══ Data extract ══

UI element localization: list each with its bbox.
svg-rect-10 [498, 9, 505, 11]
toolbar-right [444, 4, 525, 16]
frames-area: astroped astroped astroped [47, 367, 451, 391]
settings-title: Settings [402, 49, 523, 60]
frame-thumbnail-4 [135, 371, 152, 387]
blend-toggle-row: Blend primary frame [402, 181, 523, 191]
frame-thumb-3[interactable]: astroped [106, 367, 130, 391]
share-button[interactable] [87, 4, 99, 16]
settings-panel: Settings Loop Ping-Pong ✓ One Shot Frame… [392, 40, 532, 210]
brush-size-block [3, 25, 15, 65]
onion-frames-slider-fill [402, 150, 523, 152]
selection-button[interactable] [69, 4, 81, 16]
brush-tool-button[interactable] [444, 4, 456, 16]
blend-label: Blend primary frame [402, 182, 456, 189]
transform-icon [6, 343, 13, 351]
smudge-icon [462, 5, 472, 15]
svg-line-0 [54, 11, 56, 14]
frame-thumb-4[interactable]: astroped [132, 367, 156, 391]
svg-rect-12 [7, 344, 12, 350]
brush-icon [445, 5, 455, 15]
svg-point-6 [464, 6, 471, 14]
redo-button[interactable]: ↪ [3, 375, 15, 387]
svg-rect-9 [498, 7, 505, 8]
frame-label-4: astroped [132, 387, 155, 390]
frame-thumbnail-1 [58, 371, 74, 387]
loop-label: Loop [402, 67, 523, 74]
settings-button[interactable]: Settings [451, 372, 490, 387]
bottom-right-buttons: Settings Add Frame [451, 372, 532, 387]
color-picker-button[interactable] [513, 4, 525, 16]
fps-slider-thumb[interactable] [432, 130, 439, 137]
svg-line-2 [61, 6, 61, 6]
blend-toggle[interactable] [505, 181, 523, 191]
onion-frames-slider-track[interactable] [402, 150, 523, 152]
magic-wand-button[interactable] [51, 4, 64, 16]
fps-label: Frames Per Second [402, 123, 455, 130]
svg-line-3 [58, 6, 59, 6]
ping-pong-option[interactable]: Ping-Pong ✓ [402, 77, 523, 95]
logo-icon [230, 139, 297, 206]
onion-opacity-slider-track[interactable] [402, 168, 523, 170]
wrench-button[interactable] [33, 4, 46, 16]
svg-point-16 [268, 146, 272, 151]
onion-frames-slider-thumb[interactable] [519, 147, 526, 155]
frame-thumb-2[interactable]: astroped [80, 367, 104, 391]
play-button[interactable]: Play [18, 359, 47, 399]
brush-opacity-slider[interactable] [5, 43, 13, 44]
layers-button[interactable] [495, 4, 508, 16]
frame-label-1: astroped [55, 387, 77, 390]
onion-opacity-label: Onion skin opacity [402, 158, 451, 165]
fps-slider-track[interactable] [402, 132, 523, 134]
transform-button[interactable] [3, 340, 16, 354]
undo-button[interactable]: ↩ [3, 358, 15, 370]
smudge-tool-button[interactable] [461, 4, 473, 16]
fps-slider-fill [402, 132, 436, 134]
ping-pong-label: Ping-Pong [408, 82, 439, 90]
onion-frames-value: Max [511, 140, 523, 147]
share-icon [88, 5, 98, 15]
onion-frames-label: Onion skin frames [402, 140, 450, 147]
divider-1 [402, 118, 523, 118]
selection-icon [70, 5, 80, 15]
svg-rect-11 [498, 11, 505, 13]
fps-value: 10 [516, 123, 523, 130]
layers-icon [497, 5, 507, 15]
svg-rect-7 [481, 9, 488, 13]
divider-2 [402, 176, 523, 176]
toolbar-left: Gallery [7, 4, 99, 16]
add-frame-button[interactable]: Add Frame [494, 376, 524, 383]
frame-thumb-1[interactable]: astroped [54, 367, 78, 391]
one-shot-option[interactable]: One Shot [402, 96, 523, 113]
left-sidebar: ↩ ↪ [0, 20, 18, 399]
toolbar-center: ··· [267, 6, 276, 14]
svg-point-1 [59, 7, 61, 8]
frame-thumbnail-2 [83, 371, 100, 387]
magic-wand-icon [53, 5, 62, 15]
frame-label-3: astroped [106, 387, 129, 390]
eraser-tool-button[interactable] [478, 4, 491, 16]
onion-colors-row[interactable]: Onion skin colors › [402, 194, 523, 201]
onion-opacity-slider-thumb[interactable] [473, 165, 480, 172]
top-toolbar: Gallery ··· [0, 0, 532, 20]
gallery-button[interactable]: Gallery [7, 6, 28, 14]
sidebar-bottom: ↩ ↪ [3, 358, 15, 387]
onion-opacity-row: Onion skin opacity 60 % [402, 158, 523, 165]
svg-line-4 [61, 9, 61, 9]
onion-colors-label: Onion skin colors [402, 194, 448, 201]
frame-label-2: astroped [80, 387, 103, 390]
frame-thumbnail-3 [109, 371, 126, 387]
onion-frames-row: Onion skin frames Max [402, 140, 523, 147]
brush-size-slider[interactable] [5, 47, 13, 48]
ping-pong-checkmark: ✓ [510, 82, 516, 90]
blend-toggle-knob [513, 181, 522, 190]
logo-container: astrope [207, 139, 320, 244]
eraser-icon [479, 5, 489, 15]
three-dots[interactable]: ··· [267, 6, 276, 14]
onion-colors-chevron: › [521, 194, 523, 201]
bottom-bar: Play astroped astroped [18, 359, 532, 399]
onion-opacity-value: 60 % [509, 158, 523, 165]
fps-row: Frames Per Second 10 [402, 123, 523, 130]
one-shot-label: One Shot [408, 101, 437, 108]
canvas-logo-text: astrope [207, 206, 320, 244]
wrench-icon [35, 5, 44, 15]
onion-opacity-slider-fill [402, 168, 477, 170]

═══

_What the exercise asks_:
From the first line to the last, reproduce the data exactly.

_Expected answer_:
UI element localization: list each with its bbox.
svg-rect-10 [498, 9, 505, 11]
toolbar-right [444, 4, 525, 16]
frames-area: astroped astroped astroped [47, 367, 451, 391]
settings-title: Settings [402, 49, 523, 60]
frame-thumbnail-4 [135, 371, 152, 387]
blend-toggle-row: Blend primary frame [402, 181, 523, 191]
frame-thumb-3[interactable]: astroped [106, 367, 130, 391]
share-button[interactable] [87, 4, 99, 16]
settings-panel: Settings Loop Ping-Pong ✓ One Shot Frame… [392, 40, 532, 210]
brush-size-block [3, 25, 15, 65]
onion-frames-slider-fill [402, 150, 523, 152]
selection-button[interactable] [69, 4, 81, 16]
brush-tool-button[interactable] [444, 4, 456, 16]
blend-label: Blend primary frame [402, 182, 456, 189]
transform-icon [6, 343, 13, 351]
smudge-icon [462, 5, 472, 15]
svg-line-0 [54, 11, 56, 14]
frame-thumb-4[interactable]: astroped [132, 367, 156, 391]
svg-rect-12 [7, 344, 12, 350]
brush-icon [445, 5, 455, 15]
svg-point-6 [464, 6, 471, 14]
redo-button[interactable]: ↪ [3, 375, 15, 387]
svg-rect-9 [498, 7, 505, 8]
frame-label-4: astroped [132, 387, 155, 390]
frame-thumbnail-1 [58, 371, 74, 387]
loop-label: Loop [402, 67, 523, 74]
settings-button[interactable]: Settings [451, 372, 490, 387]
bottom-right-buttons: Settings Add Frame [451, 372, 532, 387]
color-picker-button[interactable] [513, 4, 525, 16]
fps-slider-thumb[interactable] [432, 130, 439, 137]
svg-line-2 [61, 6, 61, 6]
blend-toggle[interactable] [505, 181, 523, 191]
onion-frames-slider-track[interactable] [402, 150, 523, 152]
magic-wand-button[interactable] [51, 4, 64, 16]
fps-label: Frames Per Second [402, 123, 455, 130]
svg-line-3 [58, 6, 59, 6]
ping-pong-option[interactable]: Ping-Pong ✓ [402, 77, 523, 95]
logo-icon [230, 139, 297, 206]
onion-opacity-slider-track[interactable] [402, 168, 523, 170]
wrench-button[interactable] [33, 4, 46, 16]
svg-point-16 [268, 146, 272, 151]
onion-frames-slider-thumb[interactable] [519, 147, 526, 155]
frame-thumb-2[interactable]: astroped [80, 367, 104, 391]
play-button[interactable]: Play [18, 359, 47, 399]
brush-opacity-slider[interactable] [5, 43, 13, 44]
layers-button[interactable] [495, 4, 508, 16]
frame-label-1: astroped [55, 387, 77, 390]
onion-opacity-label: Onion skin opacity [402, 158, 451, 165]
fps-slider-track[interactable] [402, 132, 523, 134]
transform-button[interactable] [3, 340, 16, 354]
undo-button[interactable]: ↩ [3, 358, 15, 370]
smudge-tool-button[interactable] [461, 4, 473, 16]
fps-slider-fill [402, 132, 436, 134]
ping-pong-label: Ping-Pong [408, 82, 439, 90]
onion-frames-value: Max [511, 140, 523, 147]
share-icon [88, 5, 98, 15]
onion-frames-label: Onion skin frames [402, 140, 450, 147]
divider-1 [402, 118, 523, 118]
selection-icon [70, 5, 80, 15]
svg-rect-11 [498, 11, 505, 13]
fps-value: 10 [516, 123, 523, 130]
layers-icon [497, 5, 507, 15]
svg-rect-7 [481, 9, 488, 13]
divider-2 [402, 176, 523, 176]
toolbar-left: Gallery [7, 4, 99, 16]
add-frame-button[interactable]: Add Frame [494, 376, 524, 383]
frame-thumb-1[interactable]: astroped [54, 367, 78, 391]
one-shot-option[interactable]: One Shot [402, 96, 523, 113]
left-sidebar: ↩ ↪ [0, 20, 18, 399]
toolbar-center: ··· [267, 6, 276, 14]
svg-point-1 [59, 7, 61, 8]
frame-thumbnail-2 [83, 371, 100, 387]
magic-wand-icon [53, 5, 62, 15]
frame-label-3: astroped [106, 387, 129, 390]
eraser-tool-button[interactable] [478, 4, 491, 16]
onion-colors-row[interactable]: Onion skin colors › [402, 194, 523, 201]
onion-opacity-slider-thumb[interactable] [473, 165, 480, 172]
top-toolbar: Gallery ··· [0, 0, 532, 20]
gallery-button[interactable]: Gallery [7, 6, 28, 14]
sidebar-bottom: ↩ ↪ [3, 358, 15, 387]
onion-opacity-row: Onion skin opacity 60 % [402, 158, 523, 165]
svg-line-4 [61, 9, 61, 9]
onion-colors-label: Onion skin colors [402, 194, 448, 201]
frame-label-2: astroped [80, 387, 103, 390]
frame-thumbnail-3 [109, 371, 126, 387]
onion-frames-row: Onion skin frames Max [402, 140, 523, 147]
brush-size-slider[interactable] [5, 47, 13, 48]
ping-pong-checkmark: ✓ [510, 82, 516, 90]
blend-toggle-knob [513, 181, 522, 190]
logo-container: astrope [207, 139, 320, 244]
eraser-icon [479, 5, 489, 15]
three-dots[interactable]: ··· [267, 6, 276, 14]
onion-colors-chevron: › [521, 194, 523, 201]
bottom-bar: Play astroped astroped [18, 359, 532, 399]
onion-opacity-value: 60 % [509, 158, 523, 165]
fps-row: Frames Per Second 10 [402, 123, 523, 130]
one-shot-label: One Shot [408, 101, 437, 108]
canvas-logo-text: astrope [207, 206, 320, 244]
wrench-icon [35, 5, 44, 15]
onion-opacity-slider-fill [402, 168, 477, 170]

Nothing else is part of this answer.